The most irritating ones are where the last track has ten minutes of silence separating the "bonus track" - sometimes I'm not aware of this until it's on the player and it goes quiet. I'll either edit the WAV, or set Grip's start and end sectors when ripping, depending on whether CD drive time or my personal time is the highest priority to me.

I've never seen a disc with a bunch of empty tracks between the last real track, but I think it'd be less of a pain.

As to how I arrange them in playlists, it depends. Some obviously need the separation, and I have a 10-second silent track I use for that (in some cases, multiple instances, but never more than 1 minute).
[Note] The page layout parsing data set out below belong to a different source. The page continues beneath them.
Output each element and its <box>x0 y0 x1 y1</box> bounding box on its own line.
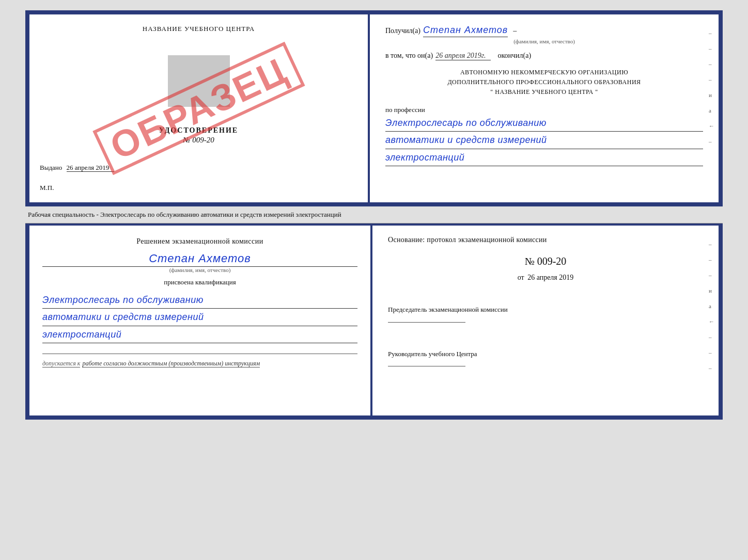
director-label: Руководитель учебного Центра <box>388 349 703 360</box>
person-name-block: Степан Ахметов (фамилия, имя, отчество) <box>42 252 357 273</box>
date-suffix: окончил(а) <box>497 52 531 60</box>
protocol-date: от 26 апреля 2019 <box>388 274 703 282</box>
cert-number: № 009-20 <box>159 136 238 145</box>
qual-line-2: автоматики и средств измерений <box>42 309 357 326</box>
date-line: в том, что он(а) 26 апреля 2019г. окончи… <box>385 52 703 60</box>
person-name-large: Степан Ахметов <box>42 252 357 267</box>
recipient-name: Степан Ахметов <box>423 25 508 37</box>
cert-title-block: УДОСТОВЕРЕНИЕ № 009-20 <box>159 126 238 145</box>
commission-title: Решением экзаменационной комиссии <box>42 236 357 247</box>
top-left-page: НАЗВАНИЕ УЧЕБНОГО ЦЕНТРА УДОСТОВЕРЕНИЕ №… <box>29 14 370 202</box>
recipient-subtext: (фамилия, имя, отчество) <box>385 38 703 44</box>
profession-value-3: электростанций <box>385 149 703 166</box>
document-wrapper: НАЗВАНИЕ УЧЕБНОГО ЦЕНТРА УДОСТОВЕРЕНИЕ №… <box>25 10 723 420</box>
date-prefix: в том, что он(а) <box>385 52 433 60</box>
recipient-label: Получил(а) <box>385 27 420 35</box>
recipient-block: Получил(а) Степан Ахметов – (фамилия, им… <box>385 25 703 44</box>
issued-date: Выдано 26 апреля 2019 <box>40 164 357 172</box>
допускается-value: работе согласно должностным (производств… <box>82 360 260 367</box>
qualification-block: Электрослесарь по обслуживанию автоматик… <box>42 292 357 343</box>
qual-line-3: электростанций <box>42 326 357 343</box>
qual-line-1: Электрослесарь по обслуживанию <box>42 292 357 309</box>
profession-value-2: автоматики и средств измерений <box>385 132 703 149</box>
profession-value-1: Электрослесарь по обслуживанию <box>385 115 703 132</box>
recipient-line: Получил(а) Степан Ахметов – <box>385 25 703 37</box>
person-subtext: (фамилия, имя, отчество) <box>42 267 357 273</box>
bottom-document: Решением экзаменационной комиссии Степан… <box>25 223 723 420</box>
bottom-right-page: Основание: протокол экзаменационной коми… <box>372 226 719 415</box>
cert-title: УДОСТОВЕРЕНИЕ <box>159 126 238 135</box>
date-value: 26 апреля 2019г. <box>435 52 491 60</box>
допускается-block: допускается к работе согласно должностны… <box>42 354 357 367</box>
bottom-left-page: Решением экзаменационной комиссии Степан… <box>29 226 372 415</box>
director-block: Руководитель учебного Центра <box>388 349 703 371</box>
chairman-sig-line <box>388 322 465 323</box>
chairman-label: Председатель экзаменационной комиссии <box>388 305 703 315</box>
mp-text: М.П. <box>40 184 54 192</box>
chairman-block: Председатель экзаменационной комиссии <box>388 305 703 326</box>
spacer2 <box>388 332 703 343</box>
protocol-date-prefix: от <box>518 274 524 281</box>
допускается-label: допускается к <box>42 360 80 367</box>
org-line3: " НАЗВАНИЕ УЧЕБНОГО ЦЕНТРА " <box>385 87 703 97</box>
right-margin-marks-bottom: – – – и а ← – – – <box>709 241 714 371</box>
profession-block: по профессии Электрослесарь по обслужива… <box>385 105 703 167</box>
top-right-page: Получил(а) Степан Ахметов – (фамилия, им… <box>370 14 719 202</box>
org-line2: ДОПОЛНИТЕЛЬНОГО ПРОФЕССИОНАЛЬНОГО ОБРАЗО… <box>385 77 703 87</box>
org-line1: АВТОНОМНУЮ НЕКОММЕРЧЕСКУЮ ОРГАНИЗАЦИЮ <box>385 68 703 77</box>
school-name-top: НАЗВАНИЕ УЧЕБНОГО ЦЕНТРА <box>143 25 255 33</box>
profession-label: по профессии <box>385 105 703 115</box>
separator-text: Рабочая специальность - Электрослесарь п… <box>25 206 723 223</box>
director-sig-line <box>388 366 465 366</box>
protocol-number: № 009-20 <box>388 255 703 267</box>
top-document: НАЗВАНИЕ УЧЕБНОГО ЦЕНТРА УДОСТОВЕРЕНИЕ №… <box>25 10 723 206</box>
issued-label: Выдано <box>40 164 62 171</box>
issued-date-value: 26 апреля 2019 <box>67 164 115 172</box>
org-block: АВТОНОМНУЮ НЕКОММЕРЧЕСКУЮ ОРГАНИЗАЦИЮ ДО… <box>385 68 703 98</box>
right-margin-marks: – – – – и а ← – <box>709 30 714 145</box>
protocol-date-value: 26 апреля 2019 <box>527 274 573 281</box>
photo-placeholder <box>168 55 230 107</box>
basis-title: Основание: протокол экзаменационной коми… <box>388 236 703 244</box>
spacer <box>388 288 703 298</box>
qualification-label: присвоена квалификация <box>42 278 357 286</box>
Others could easily have been part of the original album, and just go in at the end.

Some CDs have bonus tracks that weren't on the album when it was originally released on vinyl. In some cases, these are singles or B-sides, and they go loose in the artist's playlist. In other cases, they are outtakes or previously unreleased tracks - I often put these into a sub-playlist, so I can select the original album (tunes icon), the bonus tracks ("bonus tracks" playlist) or the whole lot (play icon). Often, I set track numbers to 0 if I think the bonus tracks are thrown in and the order doesn't matter.

In one particular case (Capercaillie's "The Blood Is Strong" re-issue), there are 6 bonus tracks: 3 from each of two TV series' soundtracks. I consider these to be two very small bonus albums, and have playlisted it as such.

I do agree with you that in general, "hidden" bonus tracks are a pain - why can't the labels just make accurate labels (on-disc and on the inlay) for their CDs?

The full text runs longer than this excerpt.